What is needed is an exact copy of every entry below, minus the images.

+ + + +

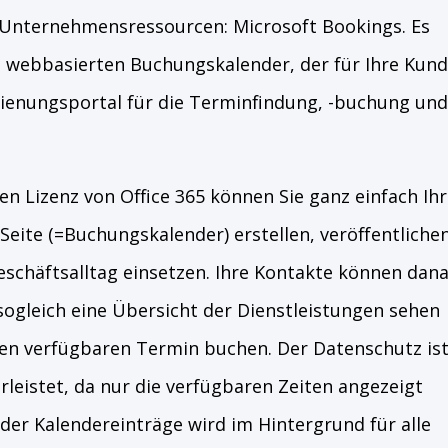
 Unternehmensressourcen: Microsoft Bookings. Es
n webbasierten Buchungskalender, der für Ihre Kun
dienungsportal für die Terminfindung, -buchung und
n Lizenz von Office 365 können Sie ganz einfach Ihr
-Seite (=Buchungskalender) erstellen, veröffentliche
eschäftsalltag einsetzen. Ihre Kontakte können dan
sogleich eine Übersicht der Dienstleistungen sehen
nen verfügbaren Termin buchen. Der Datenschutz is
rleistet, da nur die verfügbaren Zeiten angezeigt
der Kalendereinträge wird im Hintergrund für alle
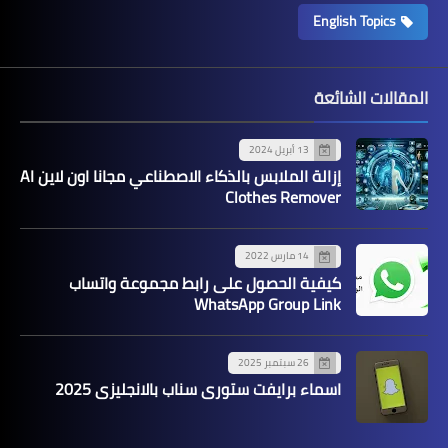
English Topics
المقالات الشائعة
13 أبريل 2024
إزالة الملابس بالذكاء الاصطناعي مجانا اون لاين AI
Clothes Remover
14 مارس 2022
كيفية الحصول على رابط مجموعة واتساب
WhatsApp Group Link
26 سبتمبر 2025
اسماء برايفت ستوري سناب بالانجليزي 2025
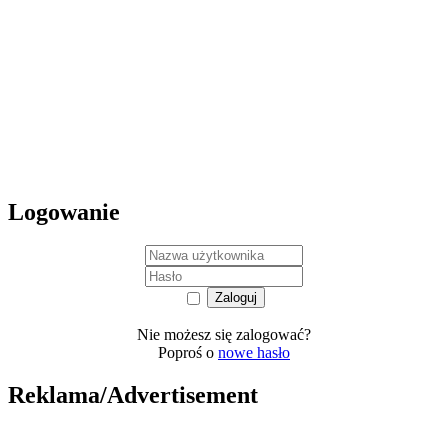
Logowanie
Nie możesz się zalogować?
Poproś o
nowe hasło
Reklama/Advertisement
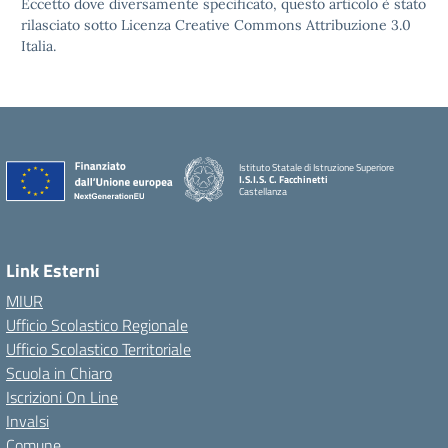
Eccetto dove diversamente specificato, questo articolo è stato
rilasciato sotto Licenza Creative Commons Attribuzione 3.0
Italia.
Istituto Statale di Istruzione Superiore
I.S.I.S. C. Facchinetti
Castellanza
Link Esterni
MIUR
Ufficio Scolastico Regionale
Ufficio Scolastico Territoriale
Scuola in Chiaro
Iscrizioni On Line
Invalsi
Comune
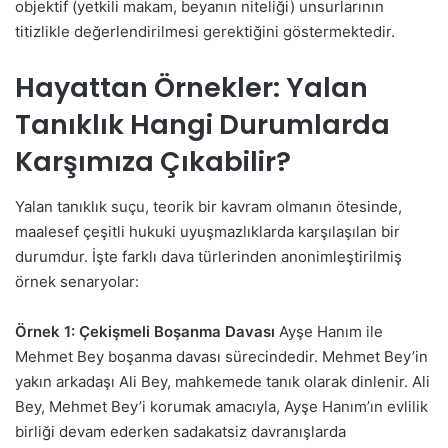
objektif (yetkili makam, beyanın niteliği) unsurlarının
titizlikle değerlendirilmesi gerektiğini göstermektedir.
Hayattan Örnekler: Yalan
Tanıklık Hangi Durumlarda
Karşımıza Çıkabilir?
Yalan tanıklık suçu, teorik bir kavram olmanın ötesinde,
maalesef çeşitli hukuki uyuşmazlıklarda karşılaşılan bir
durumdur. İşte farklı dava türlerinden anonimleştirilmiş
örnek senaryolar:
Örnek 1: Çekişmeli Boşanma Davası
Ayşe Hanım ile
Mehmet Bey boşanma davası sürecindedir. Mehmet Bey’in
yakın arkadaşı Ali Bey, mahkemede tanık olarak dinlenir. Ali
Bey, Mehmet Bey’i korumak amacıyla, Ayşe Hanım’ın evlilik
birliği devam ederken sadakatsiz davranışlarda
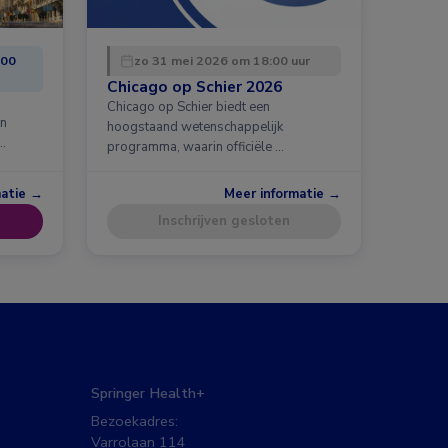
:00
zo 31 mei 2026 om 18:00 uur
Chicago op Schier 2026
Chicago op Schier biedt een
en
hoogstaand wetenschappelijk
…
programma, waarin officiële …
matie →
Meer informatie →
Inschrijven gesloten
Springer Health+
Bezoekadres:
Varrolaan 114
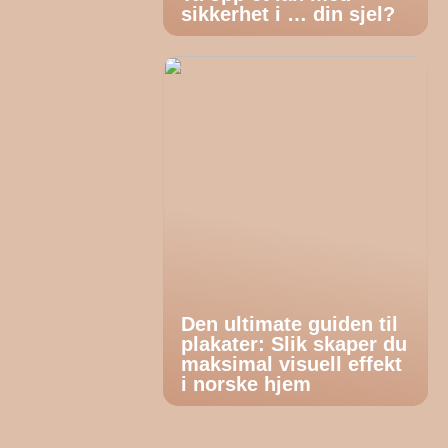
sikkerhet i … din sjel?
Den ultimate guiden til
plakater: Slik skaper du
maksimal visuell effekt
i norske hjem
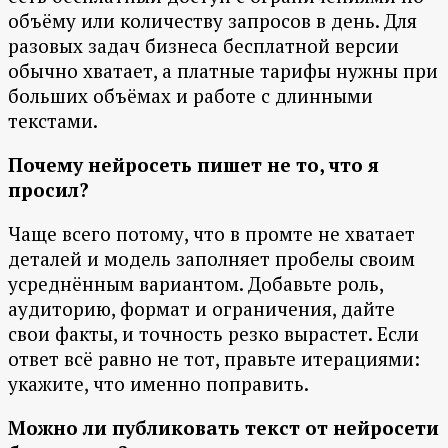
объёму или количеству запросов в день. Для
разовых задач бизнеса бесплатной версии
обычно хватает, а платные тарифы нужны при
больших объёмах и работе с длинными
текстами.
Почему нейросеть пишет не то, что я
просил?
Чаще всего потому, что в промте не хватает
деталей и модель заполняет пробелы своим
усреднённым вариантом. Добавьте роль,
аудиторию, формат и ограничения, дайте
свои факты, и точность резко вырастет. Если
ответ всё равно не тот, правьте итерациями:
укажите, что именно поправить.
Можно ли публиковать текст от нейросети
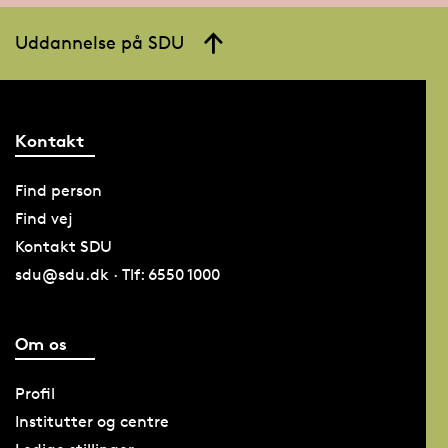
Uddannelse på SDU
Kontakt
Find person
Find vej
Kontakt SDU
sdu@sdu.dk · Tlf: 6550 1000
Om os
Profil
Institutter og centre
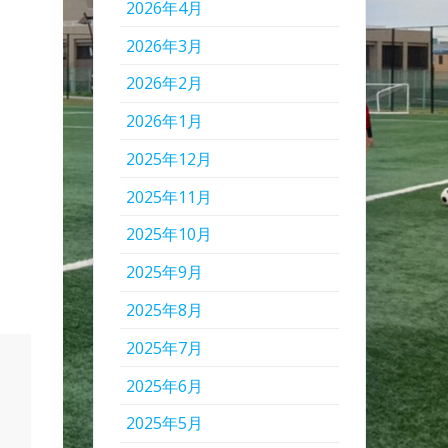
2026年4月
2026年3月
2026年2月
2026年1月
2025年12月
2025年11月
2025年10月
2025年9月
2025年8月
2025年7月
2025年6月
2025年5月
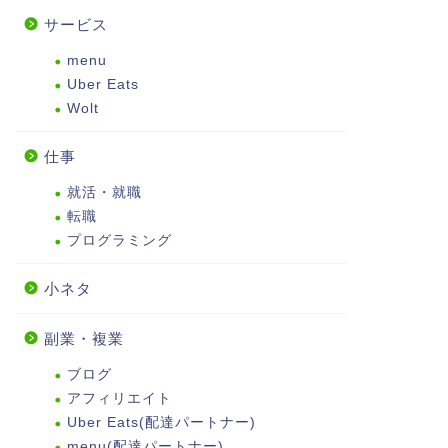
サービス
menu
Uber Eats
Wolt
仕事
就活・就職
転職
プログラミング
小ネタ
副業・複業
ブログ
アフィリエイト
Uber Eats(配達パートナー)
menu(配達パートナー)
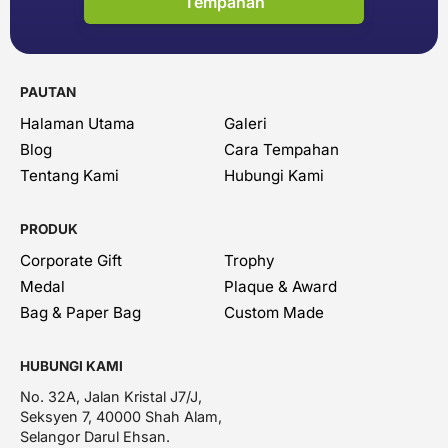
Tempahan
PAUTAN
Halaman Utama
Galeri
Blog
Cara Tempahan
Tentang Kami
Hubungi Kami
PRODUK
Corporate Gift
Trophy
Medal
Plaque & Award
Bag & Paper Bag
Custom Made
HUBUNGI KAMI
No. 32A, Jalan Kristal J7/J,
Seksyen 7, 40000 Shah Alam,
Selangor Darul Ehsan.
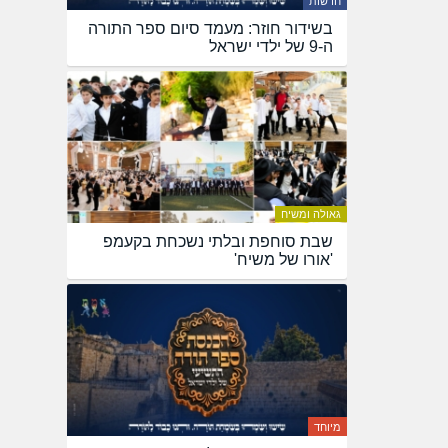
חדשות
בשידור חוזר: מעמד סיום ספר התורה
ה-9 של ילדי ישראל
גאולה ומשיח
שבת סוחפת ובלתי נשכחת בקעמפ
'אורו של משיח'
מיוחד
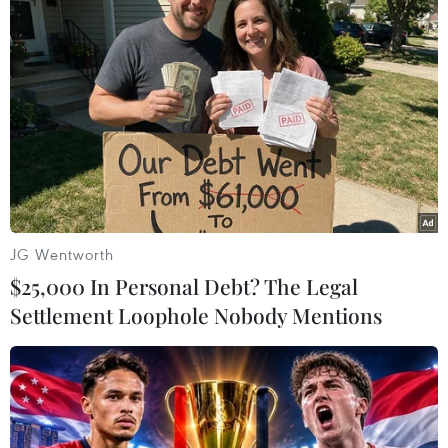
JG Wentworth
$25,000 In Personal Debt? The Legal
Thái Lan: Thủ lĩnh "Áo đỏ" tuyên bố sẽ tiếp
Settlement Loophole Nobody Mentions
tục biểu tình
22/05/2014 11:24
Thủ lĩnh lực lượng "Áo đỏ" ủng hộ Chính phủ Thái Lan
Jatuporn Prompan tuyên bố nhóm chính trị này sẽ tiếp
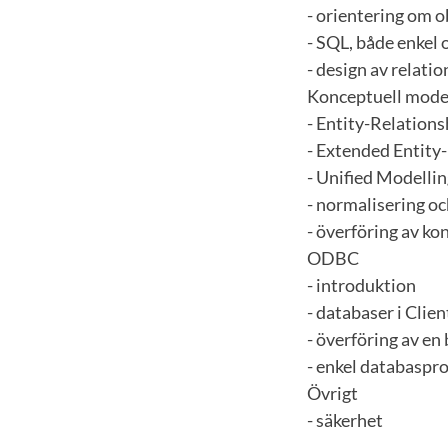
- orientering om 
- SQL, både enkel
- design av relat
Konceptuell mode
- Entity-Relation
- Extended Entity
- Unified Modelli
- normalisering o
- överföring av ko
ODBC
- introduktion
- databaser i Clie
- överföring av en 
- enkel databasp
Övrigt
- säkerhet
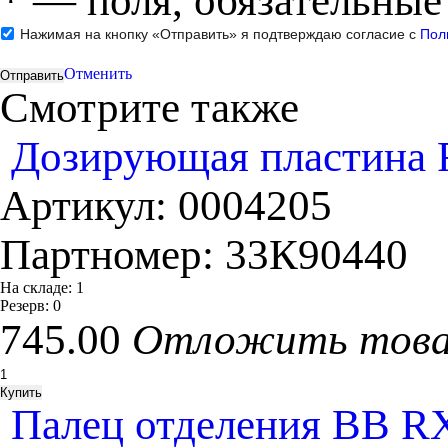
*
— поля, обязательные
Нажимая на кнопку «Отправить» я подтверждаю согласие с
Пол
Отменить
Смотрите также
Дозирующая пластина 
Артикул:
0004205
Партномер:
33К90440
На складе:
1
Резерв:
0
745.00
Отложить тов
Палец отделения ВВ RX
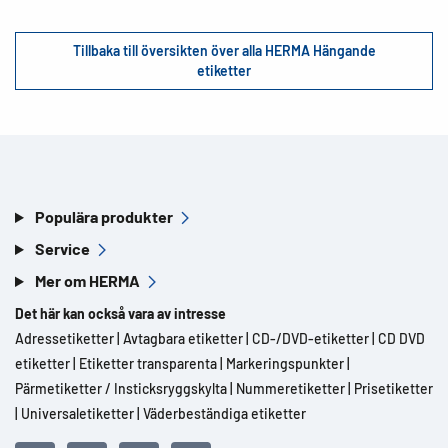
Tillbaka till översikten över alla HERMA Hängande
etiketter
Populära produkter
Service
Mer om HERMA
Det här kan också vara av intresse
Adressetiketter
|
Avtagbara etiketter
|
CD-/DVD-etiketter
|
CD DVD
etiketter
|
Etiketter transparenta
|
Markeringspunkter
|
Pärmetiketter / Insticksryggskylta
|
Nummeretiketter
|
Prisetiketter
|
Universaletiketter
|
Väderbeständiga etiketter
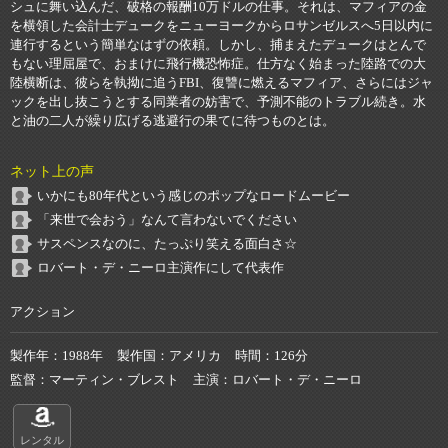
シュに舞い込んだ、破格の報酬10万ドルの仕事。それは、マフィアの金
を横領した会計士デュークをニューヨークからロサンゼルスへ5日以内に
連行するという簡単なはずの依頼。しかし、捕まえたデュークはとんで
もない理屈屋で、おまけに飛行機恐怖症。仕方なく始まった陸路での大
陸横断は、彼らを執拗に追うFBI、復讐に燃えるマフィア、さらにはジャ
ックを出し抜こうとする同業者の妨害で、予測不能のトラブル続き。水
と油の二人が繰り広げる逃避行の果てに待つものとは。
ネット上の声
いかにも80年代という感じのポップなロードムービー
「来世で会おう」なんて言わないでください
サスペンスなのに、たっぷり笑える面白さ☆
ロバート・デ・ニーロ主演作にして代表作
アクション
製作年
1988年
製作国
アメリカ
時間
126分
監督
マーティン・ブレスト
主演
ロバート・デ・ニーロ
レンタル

+ + + +

[Response to the task]
 Unternehmensressourcen: Microsoft Bookings. Es
n webbasierten Buchungskalender, der für Ihre Kun
dienungsportal für die Terminfindung, -buchung und
n Lizenz von Office 365 können Sie ganz einfach Ihr
-Seite (=Buchungskalender) erstellen, veröffentliche
eschäftsalltag einsetzen. Ihre Kontakte können dan
sogleich eine Übersicht der Dienstleistungen sehen
nen verfügbaren Termin buchen. Der Datenschutz is
rleistet, da nur die verfügbaren Zeiten angezeigt
der Kalendereinträge wird im Hintergrund für alle
English Topics
المقالات الشائعة
13 أبريل 2024
إزالة الملابس بالذكاء الاصطناعي مجانا اون لاين AI
Clothes Remover
14 مارس 2022
كيفية الحصول على رابط مجموعة واتساب
WhatsApp Group Link
26 سبتمبر 2025
اسماء برايفت ستوري سناب بالانجليزي 2025
Logowanie
Nie możesz się zalogować?
Poproś o
nowe hasło
Reklama/Advertisement
Eccetto dove diversamente specificato, questo articolo è stato
rilasciato sotto Licenza Creative Commons Attribuzione 3.0
Italia.
Istituto Statale di Istruzione Superiore
I.S.I.S. C. Facchinetti
Castellanza
Link Esterni
MIUR
Ufficio Scolastico Regionale
Ufficio Scolastico Territoriale
Scuola in Chiaro
Iscrizioni On Line
Invalsi
Comune
objektif (yetkili makam, beyanın niteliği) unsurlarının
titizlikle değerlendirilmesi gerektiğini göstermektedir.
Hayattan Örnekler: Yalan
Tanıklık Hangi Durumlarda
Karşımıza Çıkabilir?
Yalan tanıklık suçu, teorik bir kavram olmanın ötesinde,
maalesef çeşitli hukuki uyuşmazlıklarda karşılaşılan bir
durumdur. İşte farklı dava türlerinden anonimleştirilmiş
örnek senaryolar:
Örnek 1: Çekişmeli Boşanma Davası
Ayşe Hanım ile
Mehmet Bey boşanma davası sürecindedir. Mehmet Bey’in
yakın arkadaşı Ali Bey, mahkemede tanık olarak dinlenir. Ali
Bey, Mehmet Bey’i korumak amacıyla, Ayşe Hanım’ın evlilik
birliği devam ederken sadakatsiz davranışlarda
:00
zo 31 mei 2026 om 18:00 uur
Chicago op Schier 2026
Chicago op Schier biedt een
en
hoogstaand wetenschappelijk
…
programma, waarin officiële …
matie →
Meer informatie →
Inschrijven gesloten
Springer Health+
Bezoekadres:
Varrolaan 114
sikkerhet i … din sjel?
Den ultimate guiden til
plakater: Slik skaper du
maksimal visuell effekt
i norske hjem
объёму или количеству запросов в день. Для
разовых задач бизнеса бесплатной версии
обычно хватает, а платные тарифы нужны при
больших объёмах и работе с длинными
текстами.
Почему нейросеть пишет не то, что я
просил?
Чаще всего потому, что в промте не хватает
деталей и модель заполняет пробелы своим
усреднённым вариантом. Добавьте роль,
аудиторию, формат и ограничения, дайте
свои факты, и точность резко вырастет. Если
ответ всё равно не тот, правьте итерациями:
укажите, что именно поправить.
Можно ли публиковать текст от нейросети
Uddannelse på SDU
Kontakt
Find person
Find vej
Kontakt SDU
sdu@sdu.dk · Tlf: 6550 1000
Om os
Profil
Institutter og centre
2026年4月
2026年3月
2026年2月
2026年1月
2025年12月
2025年11月
2025年10月
2025年9月
2025年8月
2025年7月
2025年6月
2025年5月
サービス
menu
Uber Eats
Wolt
仕事
就活・就職
転職
プログラミング
小ネタ
副業・複業
ブログ
アフィリエイト
Uber Eats(配達パートナー)
menu(配達パートナー)
Tempahan
PAUTAN
Halaman Utama
Galeri
Blog
Cara Tempahan
Tentang Kami
Hubungi Kami
PRODUK
Corporate Gift
Trophy
Medal
Plaque & Award
Bag & Paper Bag
Custom Made
HUBUNGI KAMI
No. 32A, Jalan Kristal J7/J,
Seksyen 7, 40000 Shah Alam,
Selangor Darul Ehsan.
חדשות
בשידור חוזר: מעמד סיום ספר התורה
ה-9 של ילדי ישראל
גאולה ומשיח
שבת סוחפת ובלתי נשכחת בקעמפ
'אורו של משיח'
מיוחד
JG Wentworth
$25,000 In Personal Debt? The Legal
Thái Lan: Thủ lĩnh "Áo đỏ" tuyên bố sẽ tiếp
Settlement Loophole Nobody Mentions
tục biểu tình
22/05/2014 11:24
Thủ lĩnh lực lượng "Áo đỏ" ủng hộ Chính phủ Thái Lan
Jatuporn Prompan tuyên bố nhóm chính trị này sẽ tiếp
- orientering om 
- SQL, både enkel
- design av relat
Konceptuell mode
- Entity-Relation
- Extended Entity
- Unified Modelli
- normalisering o
- överföring av ko
ODBC
- introduktion
- databaser i Clie
- överföring av en 
- enkel databasp
Övrigt
- säkerhet
*
— поля, обязательные
Нажимая на кнопку «Отправить» я подтверждаю согласие с
Пол
Отменить
Смотрите также
Дозирующая пластина 
Артикул:
0004205
Партномер:
33К90440
На складе:
1
Резерв:
0
745.00
Отложить тов
Палец отделения ВВ RX
Tillbaka till översikten över alla HERMA Hängande
etiketter
Populära produkter
Service
Mer om HERMA
Det här kan också vara av intresse
Adressetiketter
|
Avtagbara etiketter
|
CD-/DVD-etiketter
|
CD DVD
etiketter
|
Etiketter transparenta
|
Markeringspunkter
|
Pärmetiketter / Insticksryggskylta
|
Nummeretiketter
|
Prisetiketter
|
Universaletiketter
|
Väderbeständiga etiketter
シュに舞い込んだ、破格の報酬10万ドルの仕事。それは、マフィアの金
を横領した会計士デュークをニューヨークからロサンゼルスへ5日以内に
連行するという簡単なはずの依頼。しかし、捕まえたデュークはとんで
もない理屈屋で、おまけに飛行機恐怖症。仕方なく始まった陸路での大
陸横断は、彼らを執拗に追うFBI、復讐に燃えるマフィア、さらにはジャ
ックを出し抜こうとする同業者の妨害で、予測不能のトラブル続き。水
と油の二人が繰り広げる逃避行の果てに待つものとは。
ネット上の声
いかにも80年代という感じのポップなロードムービー
「来世で会おう」なんて言わないでください
サスペンスなのに、たっぷり笑える面白さ☆
ロバート・デ・ニーロ主演作にして代表作
アクション
製作年
1988年
製作国
アメリカ
時間
126分
監督
マーティン・ブレスト
主演
ロバート・デ・ニーロ
レンタル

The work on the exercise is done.